Toutes étaient on ne peut plus choquées par la violence exercée sur elles. «Même les femmes les plus engagées jouissant de la liberté ont été prises par la surprise». Comme les hommes, les femmes ont été kidnappées et interrogées. Hommes et femmes ont été égaux dans la torture. Toutes formes de violences ont été pratiquées sur ces dernières : asphyxie, coups, électrocution, pendaison… Certaines femmes ont été torturées devant leurs enfants. Ces derniers étaient même utilisés comme moyen de pression sur les femmes.

Toutes les mères emprisonnées ont été préoccupées du sort de leur progéniture. Etre enceinte ou être une nouvelle maman n'était nullement une raison pour échapper à la violence. En prison, les femmes vivaient un véritable cauchemar. Les conditions étaient inhumaines. La plupart couchaient à même le sol et utilisaient des couvertures crasseuses.

Elles ne bénéficiaient d'aucun moment privé. Elles souffraient de la malnutrition et de la faim. Elles ne pouvaient avoir, en effet, que du pain et de l'eau. «Elles n'avaient pas le droit de se parler entre elles, ne sachant pas où elles se trouvaient», explique Nadia Guessous.
Elles étaient humiliées.

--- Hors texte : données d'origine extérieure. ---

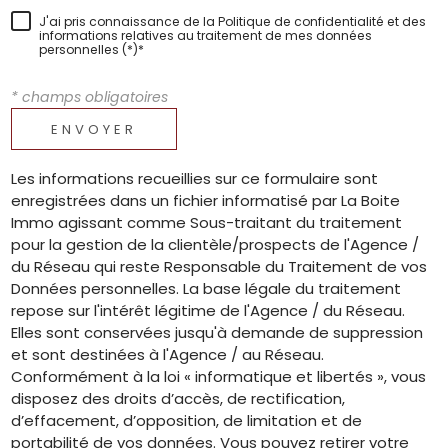
J'ai pris connaissance de la Politique de confidentialité et des
informations relatives au traitement de mes données
personnelles (*)*
* champs obligatoires
ENVOYER
Les informations recueillies sur ce formulaire sont
enregistrées dans un fichier informatisé par La Boite
Immo agissant comme Sous-traitant du traitement
pour la gestion de la clientèle/prospects de l'Agence /
du Réseau qui reste Responsable du Traitement de vos
Données personnelles. La base légale du traitement
repose sur l'intérêt légitime de l'Agence / du Réseau.
Elles sont conservées jusqu'à demande de suppression
et sont destinées à l'Agence / au Réseau.
Conformément à la loi « informatique et libertés », vous
disposez des droits d’accès, de rectification,
d’effacement, d’opposition, de limitation et de
portabilité de vos données. Vous pouvez retirer votre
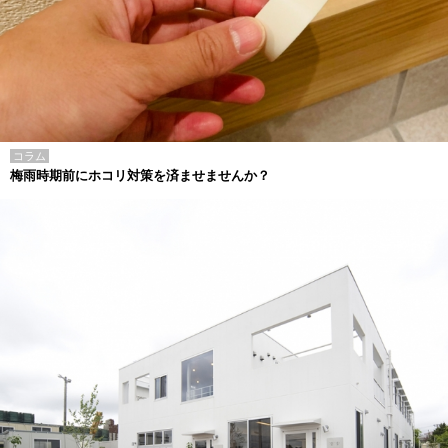
コラム
梅雨時期前にホコリ対策を済ませませんか？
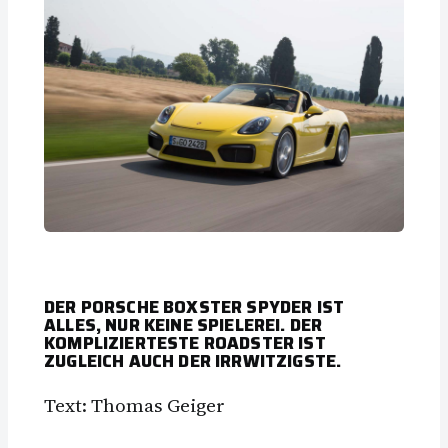
DER PORSCHE BOXSTER SPYDER IST
ALLES, NUR KEINE SPIELEREI. DER
KOMPLIZIERTESTE ROADSTER IST
ZUGLEICH AUCH DER IRRWITZIGSTE.
Text: Thomas Geiger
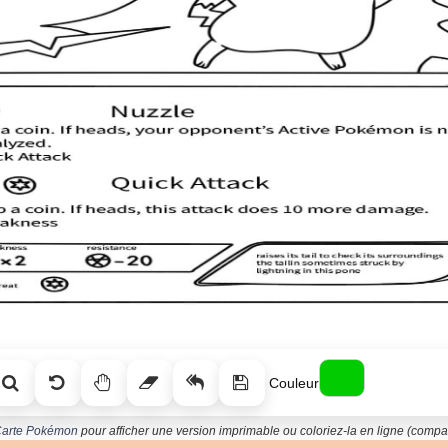
Couleur
 Carte Pokémon
pour afficher une version imprimable ou coloriez-la en ligne (compati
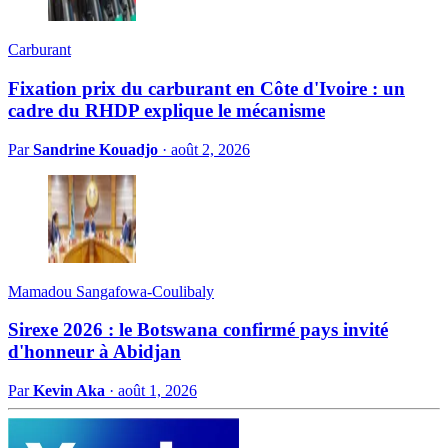
Carburant
Fixation prix du carburant en Côte d'Ivoire : un
cadre du RHDP explique le mécanisme
Par
Sandrine Kouadjo
·
août 2, 2026
Mamadou Sangafowa-Coulibaly
Sirexe 2026 : le Botswana confirmé pays invité
d'honneur à Abidjan
Par
Kevin Aka
·
août 1, 2026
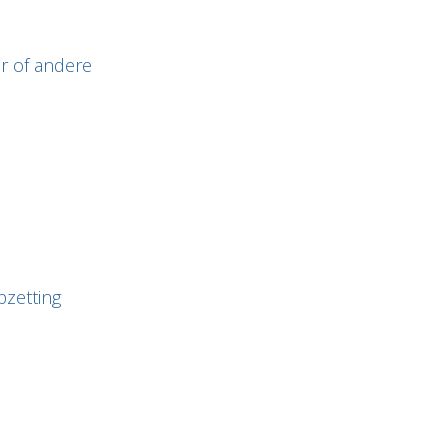
r of andere
zetting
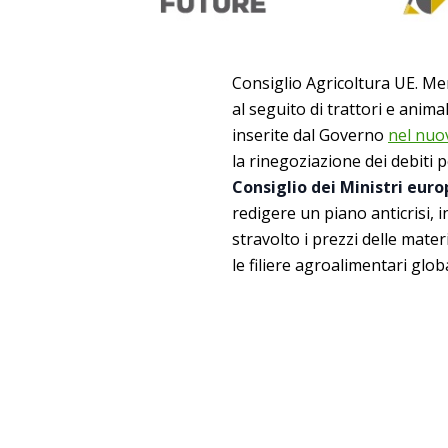
Consiglio Agricoltura UE. Men
al seguito di trattori e anim
inserite dal Governo
nel nuov
la rinegoziazione dei debiti p
Consiglio dei Ministri euro
redigere un piano anticrisi, 
stravolto i prezzi delle mater
le filiere agroalimentari globa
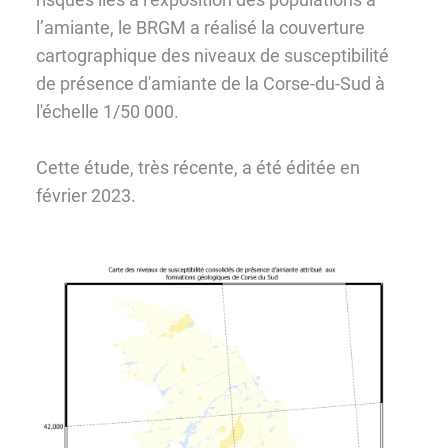
l’amiante, le BRGM a réalisé la couverture
cartographique des niveaux de susceptibilité
de présence d'amiante de la Corse-du-Sud à
l'échelle 1/50 000.
Cette étude, très récente, a été éditée en
février 2023.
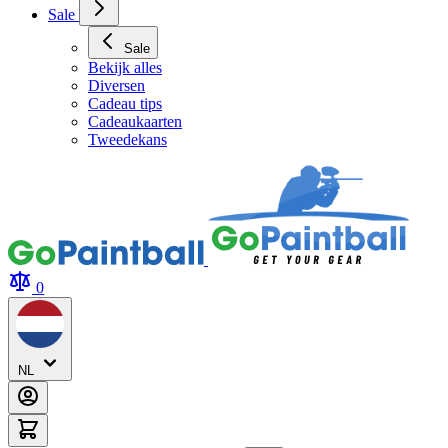
Sale
Sale
Bekijk alles
Diversen
Cadeau tips
Cadeaukaarten
Tweedekans
0
NL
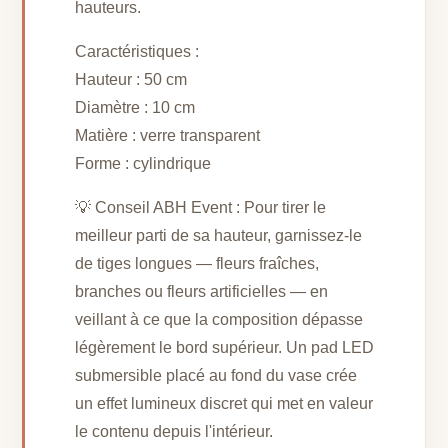
hauteurs.
Caractéristiques :
Hauteur : 50 cm
Diamètre : 10 cm
Matière : verre transparent
Forme : cylindrique
💡 Conseil ABH Event : Pour tirer le
meilleur parti de sa hauteur, garnissez-le
de tiges longues — fleurs fraîches,
branches ou fleurs artificielles — en
veillant à ce que la composition dépasse
légèrement le bord supérieur. Un pad LED
submersible placé au fond du vase crée
un effet lumineux discret qui met en valeur
le contenu depuis l'intérieur.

Des fois, elles étaient nues malgré la présence des hommes. On a enregistré plusieurs cas de viol par des gardiens, des infirmiers ou des soldats.

«L'Etat n'a rien fait pour protéger les femmes du viol. Les violeurs n'étaient pas punis. En plus des femmes violées, les autres femmes vivaient dans un climat de peur d'être violées», tient à signaler Nadia Guessous.

Une fois sortie de la prison, les femmes victimes de viol n'osaient pas parler de leur expérience. Elles étaient abandonnées par leurs familles et la société toute entière qui ne tolèrent pas les femmes violées. Les violations avaient des conséquences économiques et sociales sur la situation des victimes. Elles participaient à empirer la situation de pauvreté et de marginalisation.

Les femmes ont souffert de diminution des chances de mariage et de procréation ; chose facile pour les hommes même s'ils étaient détenus pendant longtemps. Certaines femmes ont été répudiées par leurs maris une fois ces derniers libérés.

La vie des femmes emprisonnées s'est complètement bouleversée. Vu tous les préjudices psychologiques et physiques, les femmes victimes de violation des droits de l'Homme dans les années de plomb méritent d'être dédommagées et honorées.

Un droit pénal à réviser
Les principales recommandations pour éviter la répétition des violations des droits de l'Homme soulignent la nécessité du renforcement de la dernière révision du droit pénal par une définition claire et précise de la violence à l'égard des femmes, se basant sur les normes internationales. Il faut également élever les sanctions dans le cas de la violence sous toutes ses formes : viol, harcèlement sexuel…

On doit organiser également une manifestation nationale pour honorer les femmes victimes des violences dans les années de plomb.

Driss Benzekri, président du Conseil consultatif des droits de l'Homme signale qu'il est essentiel d'ouvrir un débat pour activer les propositions fondamentales de l'IER. «Il faut élaborer des mécanismes de consultation pour faire évoluer les droits de la femme», estime Driss Benzekri.